(Records from a dataset)
* * * * * * * * *

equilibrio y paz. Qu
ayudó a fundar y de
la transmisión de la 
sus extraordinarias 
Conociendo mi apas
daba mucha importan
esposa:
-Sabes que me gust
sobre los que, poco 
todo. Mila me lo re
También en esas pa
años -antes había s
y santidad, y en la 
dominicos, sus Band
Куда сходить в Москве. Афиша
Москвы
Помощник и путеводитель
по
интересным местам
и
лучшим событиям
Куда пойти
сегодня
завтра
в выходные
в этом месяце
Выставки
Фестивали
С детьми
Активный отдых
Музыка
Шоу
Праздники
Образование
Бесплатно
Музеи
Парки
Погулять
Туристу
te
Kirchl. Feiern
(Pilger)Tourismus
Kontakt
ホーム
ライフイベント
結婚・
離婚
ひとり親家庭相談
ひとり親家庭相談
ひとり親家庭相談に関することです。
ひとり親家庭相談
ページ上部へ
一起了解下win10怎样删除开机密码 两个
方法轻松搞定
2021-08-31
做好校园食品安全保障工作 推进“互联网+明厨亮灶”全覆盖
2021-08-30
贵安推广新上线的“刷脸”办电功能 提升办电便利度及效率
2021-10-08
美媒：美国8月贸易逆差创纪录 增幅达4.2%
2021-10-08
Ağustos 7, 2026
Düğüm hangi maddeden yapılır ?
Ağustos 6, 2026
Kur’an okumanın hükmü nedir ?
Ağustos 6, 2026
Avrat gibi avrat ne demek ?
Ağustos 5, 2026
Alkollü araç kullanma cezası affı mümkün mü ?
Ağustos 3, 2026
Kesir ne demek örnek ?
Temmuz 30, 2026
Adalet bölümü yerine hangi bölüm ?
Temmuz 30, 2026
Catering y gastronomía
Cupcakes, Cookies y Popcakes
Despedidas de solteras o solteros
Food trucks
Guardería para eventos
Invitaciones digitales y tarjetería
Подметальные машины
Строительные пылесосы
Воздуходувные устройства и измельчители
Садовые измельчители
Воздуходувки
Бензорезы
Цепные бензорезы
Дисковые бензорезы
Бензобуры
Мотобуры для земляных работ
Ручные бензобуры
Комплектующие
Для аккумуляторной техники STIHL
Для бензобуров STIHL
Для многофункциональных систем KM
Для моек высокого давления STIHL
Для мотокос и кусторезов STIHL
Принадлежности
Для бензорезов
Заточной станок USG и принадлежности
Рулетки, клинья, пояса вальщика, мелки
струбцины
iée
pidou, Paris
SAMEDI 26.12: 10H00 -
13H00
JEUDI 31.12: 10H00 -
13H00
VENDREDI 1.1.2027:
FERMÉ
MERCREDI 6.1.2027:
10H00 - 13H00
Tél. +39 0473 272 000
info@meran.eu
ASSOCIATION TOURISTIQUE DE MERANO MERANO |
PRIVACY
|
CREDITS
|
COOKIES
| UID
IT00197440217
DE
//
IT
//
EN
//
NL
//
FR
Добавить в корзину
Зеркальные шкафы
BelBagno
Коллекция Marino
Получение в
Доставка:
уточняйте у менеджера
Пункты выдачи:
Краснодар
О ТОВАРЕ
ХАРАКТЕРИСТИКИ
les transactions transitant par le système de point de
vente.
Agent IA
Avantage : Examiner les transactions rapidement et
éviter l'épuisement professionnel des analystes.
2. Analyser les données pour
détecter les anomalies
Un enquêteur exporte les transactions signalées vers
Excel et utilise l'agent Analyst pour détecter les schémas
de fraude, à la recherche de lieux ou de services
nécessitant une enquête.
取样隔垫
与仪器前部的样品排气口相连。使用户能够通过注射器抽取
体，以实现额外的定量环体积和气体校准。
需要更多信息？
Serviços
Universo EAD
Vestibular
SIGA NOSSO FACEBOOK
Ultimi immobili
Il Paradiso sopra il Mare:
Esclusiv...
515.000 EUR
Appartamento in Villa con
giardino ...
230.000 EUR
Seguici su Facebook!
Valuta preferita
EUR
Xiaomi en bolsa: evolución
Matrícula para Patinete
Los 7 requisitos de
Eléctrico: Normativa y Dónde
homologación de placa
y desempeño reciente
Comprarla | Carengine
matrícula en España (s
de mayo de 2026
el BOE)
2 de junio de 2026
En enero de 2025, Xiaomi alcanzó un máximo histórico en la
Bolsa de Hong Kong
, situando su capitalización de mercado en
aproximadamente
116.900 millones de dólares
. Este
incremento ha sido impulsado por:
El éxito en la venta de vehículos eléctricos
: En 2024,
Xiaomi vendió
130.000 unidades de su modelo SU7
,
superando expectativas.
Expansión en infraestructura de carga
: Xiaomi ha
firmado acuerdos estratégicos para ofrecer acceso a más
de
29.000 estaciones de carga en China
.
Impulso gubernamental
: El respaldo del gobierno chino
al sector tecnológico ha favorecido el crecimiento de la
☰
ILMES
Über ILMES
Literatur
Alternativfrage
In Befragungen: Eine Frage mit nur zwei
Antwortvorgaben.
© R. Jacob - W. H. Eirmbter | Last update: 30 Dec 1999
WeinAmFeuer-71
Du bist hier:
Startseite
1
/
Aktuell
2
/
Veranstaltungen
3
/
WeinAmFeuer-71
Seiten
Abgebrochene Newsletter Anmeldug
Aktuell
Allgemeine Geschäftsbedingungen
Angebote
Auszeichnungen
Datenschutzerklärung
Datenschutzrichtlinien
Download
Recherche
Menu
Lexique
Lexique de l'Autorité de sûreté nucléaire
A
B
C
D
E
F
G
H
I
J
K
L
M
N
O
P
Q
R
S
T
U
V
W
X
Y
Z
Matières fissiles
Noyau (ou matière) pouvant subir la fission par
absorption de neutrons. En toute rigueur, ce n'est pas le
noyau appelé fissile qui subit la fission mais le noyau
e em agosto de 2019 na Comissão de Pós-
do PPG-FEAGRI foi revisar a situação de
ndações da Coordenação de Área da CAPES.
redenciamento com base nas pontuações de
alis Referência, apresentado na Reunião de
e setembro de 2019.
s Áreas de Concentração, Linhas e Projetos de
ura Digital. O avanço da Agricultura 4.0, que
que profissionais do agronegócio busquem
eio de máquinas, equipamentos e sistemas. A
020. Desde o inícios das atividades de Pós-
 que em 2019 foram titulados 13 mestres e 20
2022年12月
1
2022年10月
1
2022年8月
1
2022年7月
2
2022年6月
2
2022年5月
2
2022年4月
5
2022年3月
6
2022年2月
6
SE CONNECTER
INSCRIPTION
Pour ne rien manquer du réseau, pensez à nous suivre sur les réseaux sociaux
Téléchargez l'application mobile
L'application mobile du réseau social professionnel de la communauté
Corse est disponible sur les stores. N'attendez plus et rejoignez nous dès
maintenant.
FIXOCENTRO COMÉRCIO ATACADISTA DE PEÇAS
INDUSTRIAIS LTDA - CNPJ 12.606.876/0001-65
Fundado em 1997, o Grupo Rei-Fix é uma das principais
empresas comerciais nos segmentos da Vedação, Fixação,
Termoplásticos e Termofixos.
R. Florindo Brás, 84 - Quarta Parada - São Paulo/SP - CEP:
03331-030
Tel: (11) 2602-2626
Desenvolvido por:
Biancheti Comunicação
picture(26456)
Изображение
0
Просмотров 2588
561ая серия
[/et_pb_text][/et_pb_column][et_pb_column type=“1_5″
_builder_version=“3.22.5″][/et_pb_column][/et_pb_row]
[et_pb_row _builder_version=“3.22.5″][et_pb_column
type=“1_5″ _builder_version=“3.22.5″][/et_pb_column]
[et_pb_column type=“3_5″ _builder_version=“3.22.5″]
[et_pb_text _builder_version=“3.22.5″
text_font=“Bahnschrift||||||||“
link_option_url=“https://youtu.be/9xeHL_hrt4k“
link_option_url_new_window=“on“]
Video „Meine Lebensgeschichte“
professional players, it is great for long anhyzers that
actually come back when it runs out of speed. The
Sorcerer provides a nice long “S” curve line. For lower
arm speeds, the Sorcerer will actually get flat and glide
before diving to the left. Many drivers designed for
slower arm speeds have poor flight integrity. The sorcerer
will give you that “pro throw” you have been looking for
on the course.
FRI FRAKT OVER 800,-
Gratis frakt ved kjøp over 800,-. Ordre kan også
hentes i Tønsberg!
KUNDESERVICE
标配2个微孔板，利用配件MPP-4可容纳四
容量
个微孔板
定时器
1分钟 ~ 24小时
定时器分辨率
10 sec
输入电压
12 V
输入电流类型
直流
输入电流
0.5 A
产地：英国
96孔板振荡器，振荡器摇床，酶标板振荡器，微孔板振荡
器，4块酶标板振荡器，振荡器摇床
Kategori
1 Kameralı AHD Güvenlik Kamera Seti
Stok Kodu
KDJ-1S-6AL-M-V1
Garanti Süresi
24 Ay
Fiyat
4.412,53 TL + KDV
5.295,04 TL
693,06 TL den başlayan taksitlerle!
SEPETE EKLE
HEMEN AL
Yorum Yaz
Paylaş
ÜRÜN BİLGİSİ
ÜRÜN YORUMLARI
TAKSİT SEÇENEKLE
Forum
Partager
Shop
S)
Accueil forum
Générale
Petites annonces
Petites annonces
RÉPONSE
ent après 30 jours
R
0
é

* * * * * * * * *

▶ _Task objective_: Look above for the line that contains "INSCRIPTION". Starting there, transcribe every line exactly until you have copied the line that contains "actually come back".

▶ _Finished exercise_:
INSCRIPTION
Pour ne rien manquer du réseau, pensez à nous suivre sur les réseaux sociaux
Téléchargez l'application mobile
L'application mobile du réseau social professionnel de la communauté
Corse est disponible sur les stores. N'attendez plus et rejoignez nous dès
maintenant.
FIXOCENTRO COMÉRCIO ATACADISTA DE PEÇAS
INDUSTRIAIS LTDA - CNPJ 12.606.876/0001-65
Fundado em 1997, o Grupo Rei-Fix é uma das principais
empresas comerciais nos segmentos da Vedação, Fixação,
Termoplásticos e Termofixos.
R. Florindo Brás, 84 - Quarta Parada - São Paulo/SP - CEP:
03331-030
Tel: (11) 2602-2626
Desenvolvido por:
Biancheti Comunicação
picture(26456)
Изображение
0
Просмотров 2588
561ая серия
[/et_pb_text][/et_pb_column][et_pb_column type=“1_5″
_builder_version=“3.22.5″][/et_pb_column][/et_pb_row]
[et_pb_row _builder_version=“3.22.5″][et_pb_column
type=“1_5″ _builder_version=“3.22.5″][/et_pb_column]
[et_pb_column type=“3_5″ _builder_version=“3.22.5″]
[et_pb_text _builder_version=“3.22.5″
text_font=“Bahnschrift||||||||“
link_option_url=“https://youtu.be/9xeHL_hrt4k“
link_option_url_new_window=“on“]
Video „Meine Lebensgeschichte“
professional players, it is great for long anhyzers that
actually come back when it runs out of speed. The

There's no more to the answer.